Blog/June 1, 2026/

Engineering,
Product

From compute hours to data moved: a benchmark series

You pay for compute hours; what you actually want is data moved. This post measures the exchange rate across the four bottlenecks that dominate real pipelines: SQL copy, REST APIs, JSON files, and Parquet

Aman Gupta,
Data Engineer

On this page

What an hour buys depends on what's in the way
SQL: the engine ceiling
REST: you don't set the rate, the API does
Files: the format decides, not the engine
dlt runs every bottleneck at its ceiling
Try it on your own data

What an hour buys depends on what's in the way

You pay dltHub for compute time. The thing you care about is how much data that time moves. The two aren't the same, and the ratio isn't one number — it's set by whatever is slowest in the path. So we ran four benchmarks on one 2 vCPU / 4 GB worker, one per bottleneck.

Case	Bottleneck	One hour moves
Parquet files	memory and I/O	~170 GB · ~1.1B rows
SQL (Postgres)	network and serialization	~65 GB · ~350M rows
JSON files	CPU, type inference	~4.6 GB · ~47M rows
REST (HubSpot, GitHub)	the source's rate limit	whatever the API allows — ~225–275k rows/h in these runs

Same machine, ~30x spread. The engine isn't the variable. The format and the source are.

A small team usually runs all four: a database on a schedule, a few APIs, some files. Budget about an hour a day for each and the numbers above are what land.

Tools that bill per row charge you for every nested record that fans out on the way in — and as you'll see, the fan-out is real. dltHub bills the time. The rest of this post is the methodology behind the table.

SQL: the engine ceiling

With nothing external in the way — no rate limit, no parsing, no I/O pressure — this is as fast as the engine goes. It's the ceiling the other three cases fall short of, and the reason they fall short tells you where your money goes.

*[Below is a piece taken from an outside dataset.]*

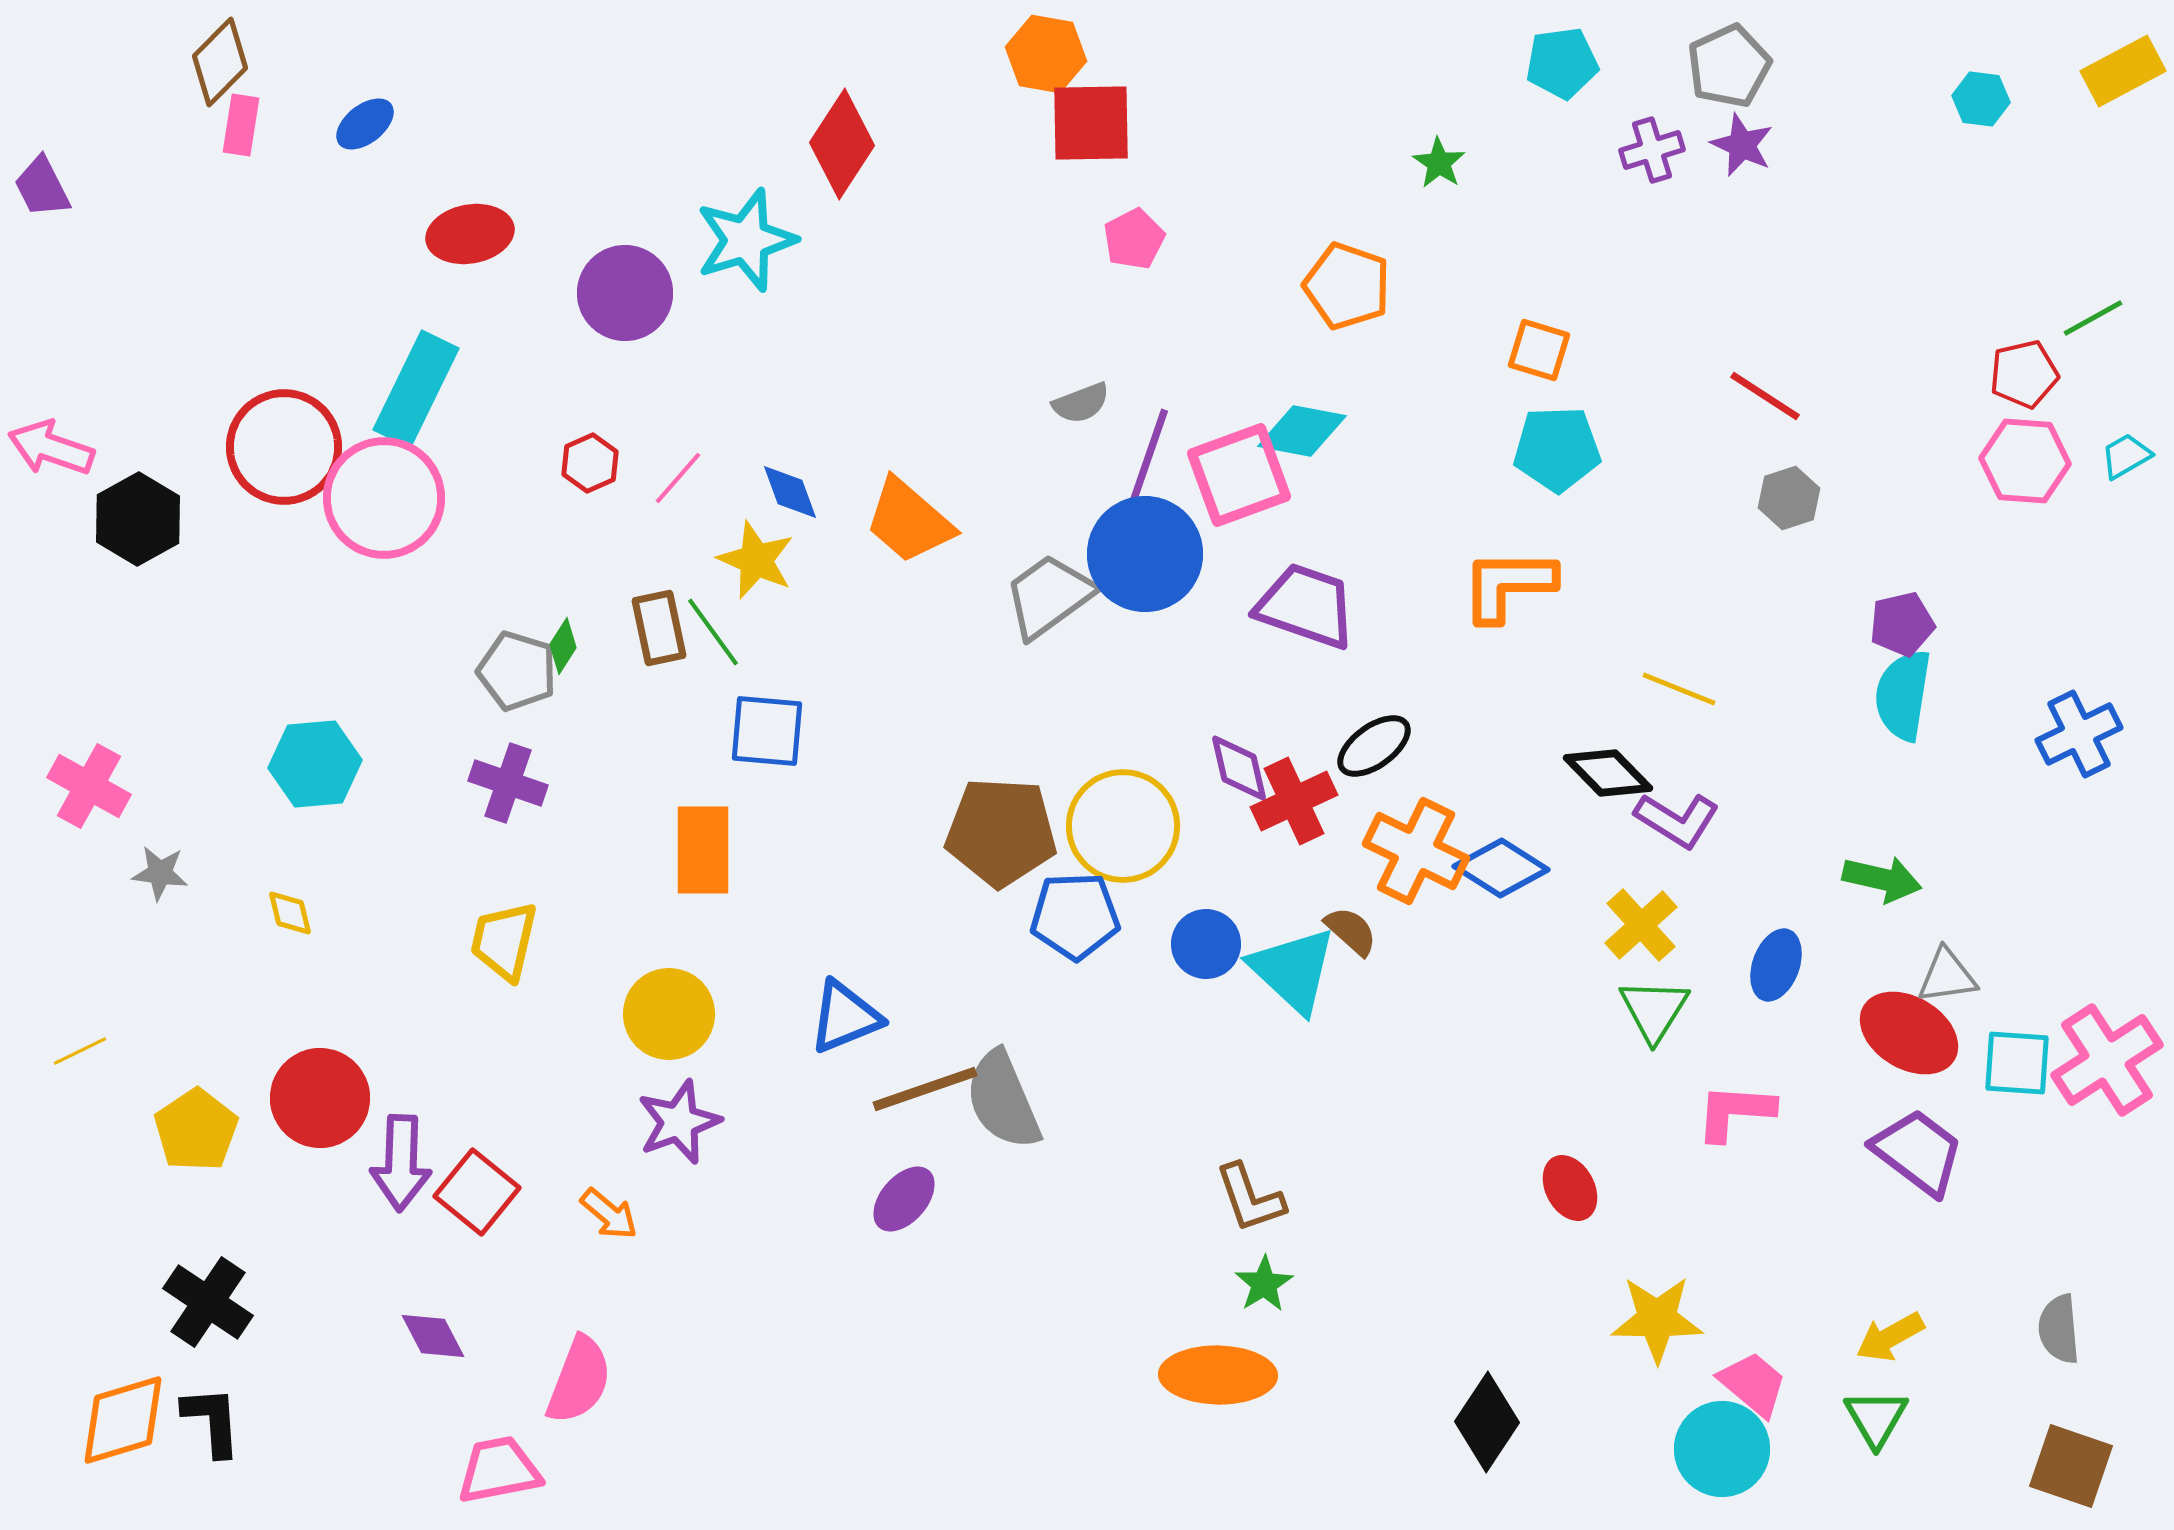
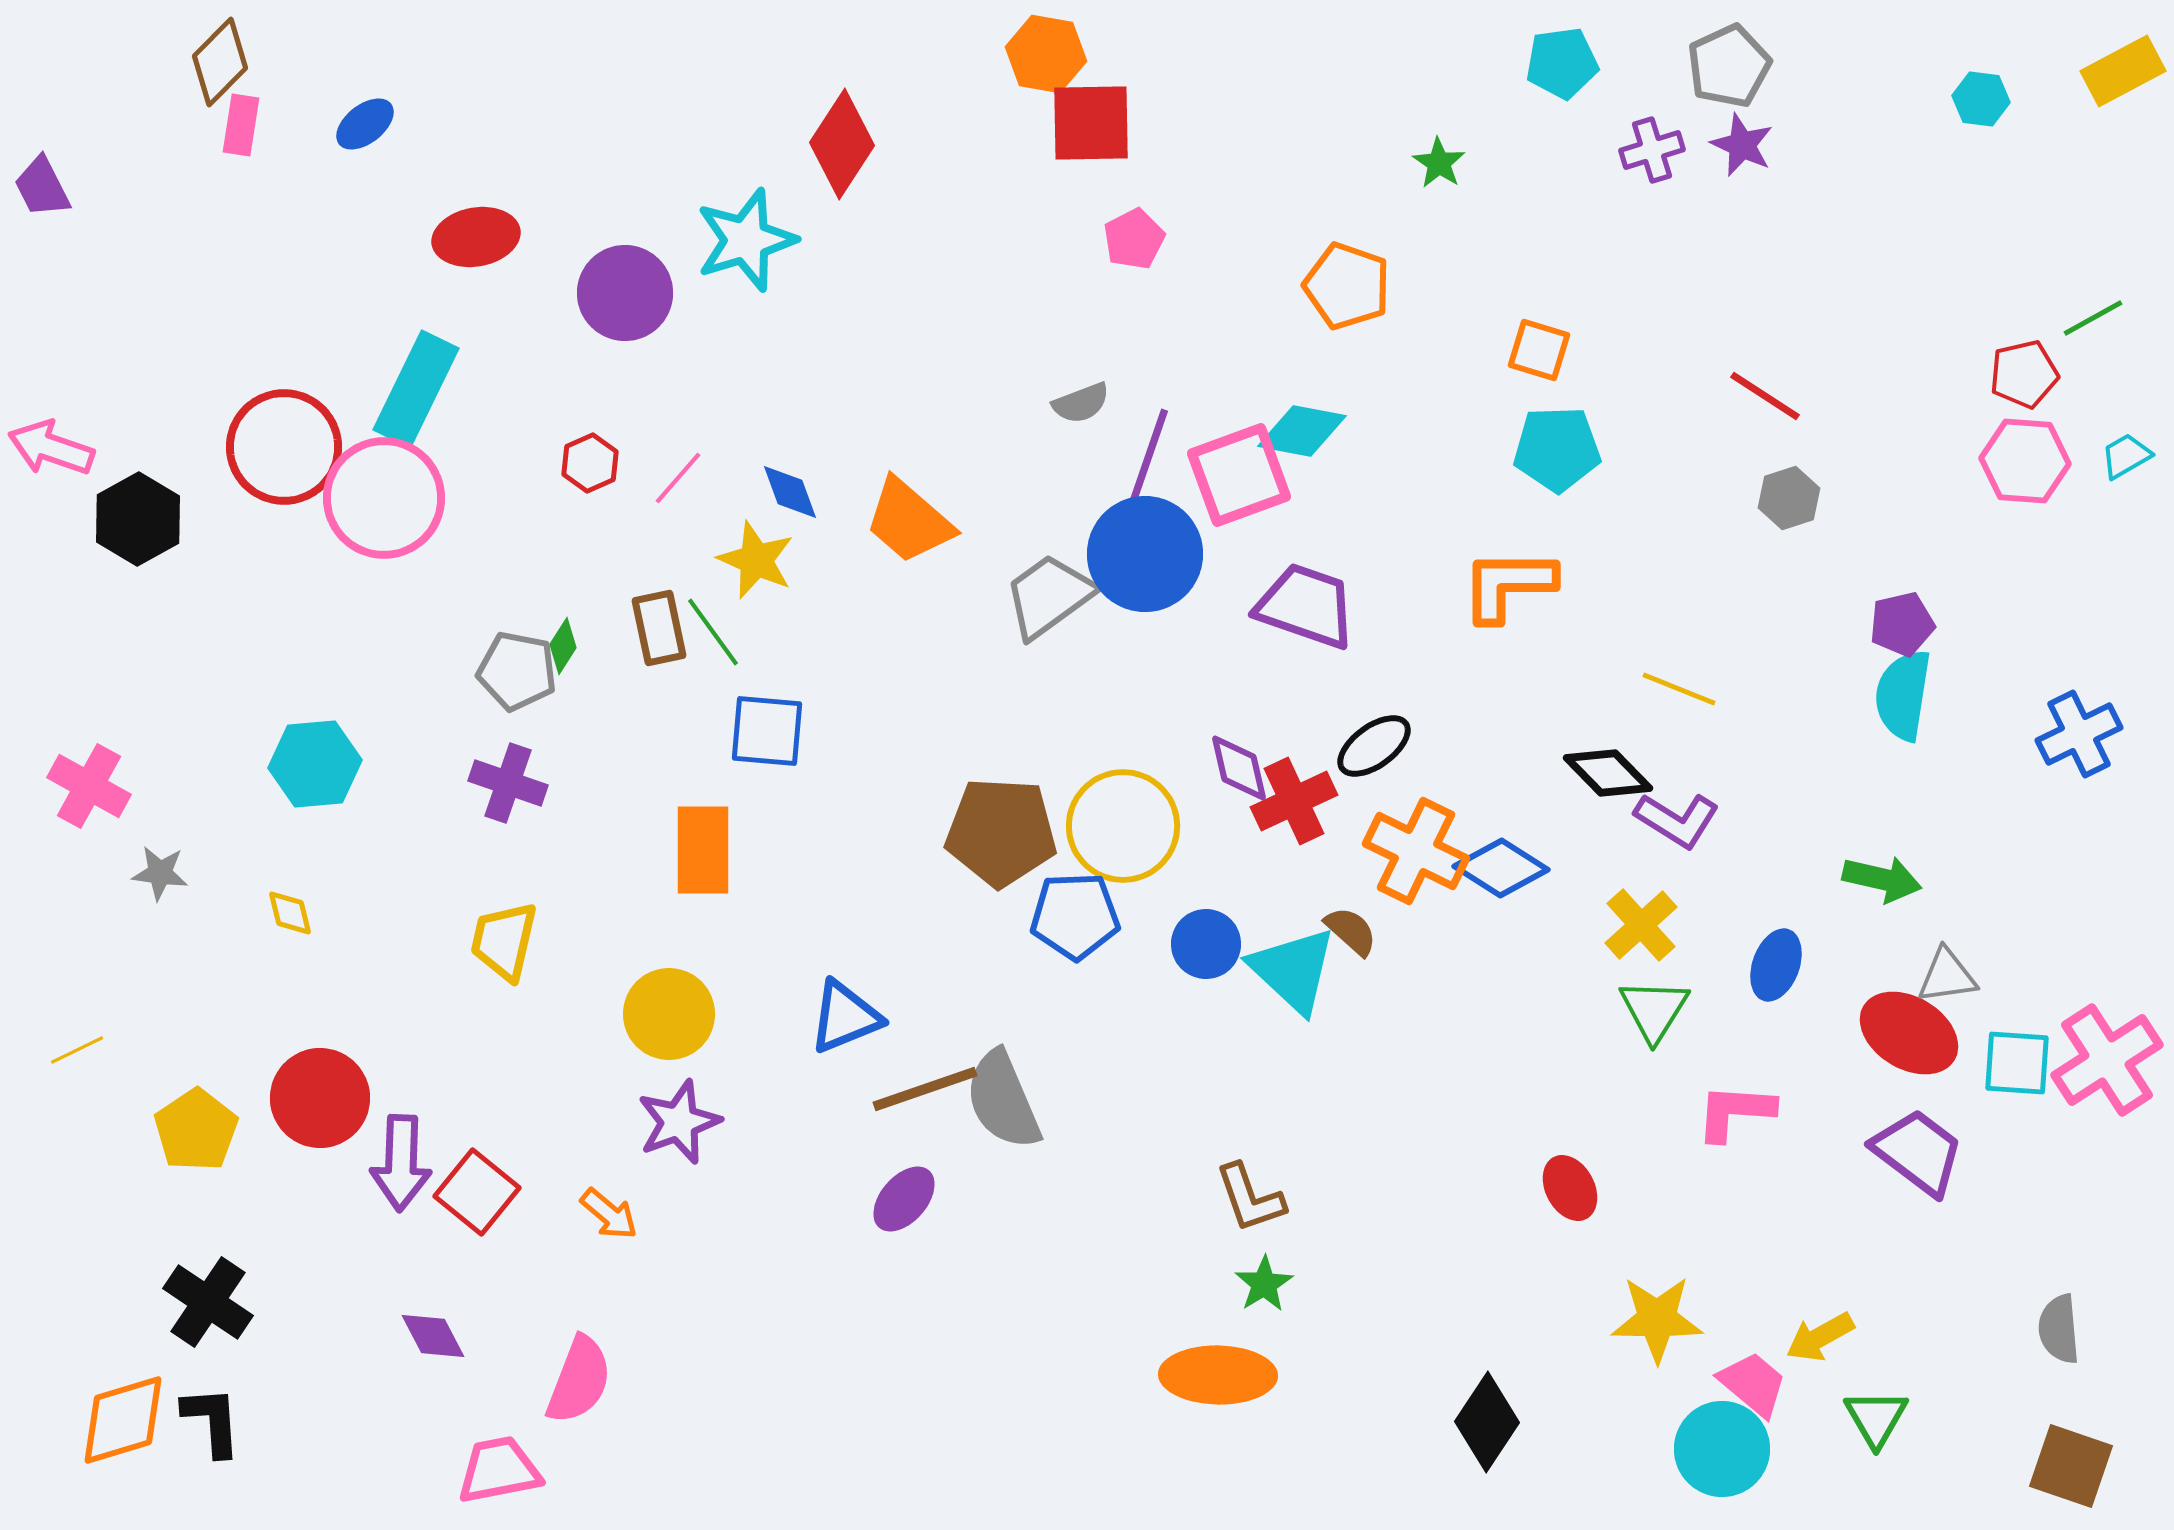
red ellipse at (470, 234): moved 6 px right, 3 px down
gray pentagon at (517, 671): rotated 6 degrees counterclockwise
yellow line at (80, 1051): moved 3 px left, 1 px up
yellow arrow at (1890, 1337): moved 70 px left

Setup. 2 vCPU / 4 GB runner. Postgres on GCP (4 vCPU / 16 GB / 200 GB SSD, US) → BigQuery (US). pyarrow on the sql_database source. 8/8/8 workers, chunk size 150,000, full refresh. TPC-H at SF 5, 10, 20, 50.

SF	Rows	Postgres size	Runtime	GB/hour	M rows/hour
5	43.3M	8.21 GB	7m 16s	67.8	357
10	86.6M	16.41 GB	14m 58s	65.8	347
20	173.2M	32.82 GB	30m 14s	65.1	344
50	433.0M	82.04 GB	1h 12m 7s	68.3	360

The rate holds from 8 GB to 82 GB. It doesn't drift as the job grows, which is the property you want when you're billed by the hour: you can estimate a 10x larger job by multiplying, not by re-benchmarking.

1 hour = 65 GB, ~350M rows, Postgres to BigQuery — with source, runtime, and destination in the same region.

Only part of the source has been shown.